**Work order**
Restate, in full and unchanged, the entries that follow, but not their pictures.
--- START ---
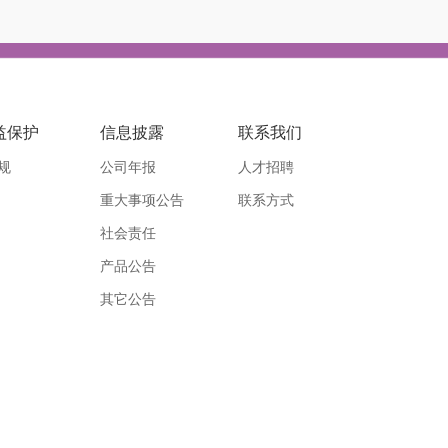
益保护
信息披露
联系我们
规
公司年报
人才招聘
重大事项公告
联系方式
社会责任
产品公告
其它公告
--- END ---
**Result below**
益保护
信息披露
联系我们
规
公司年报
人才招聘
重大事项公告
联系方式
社会责任
产品公告
其它公告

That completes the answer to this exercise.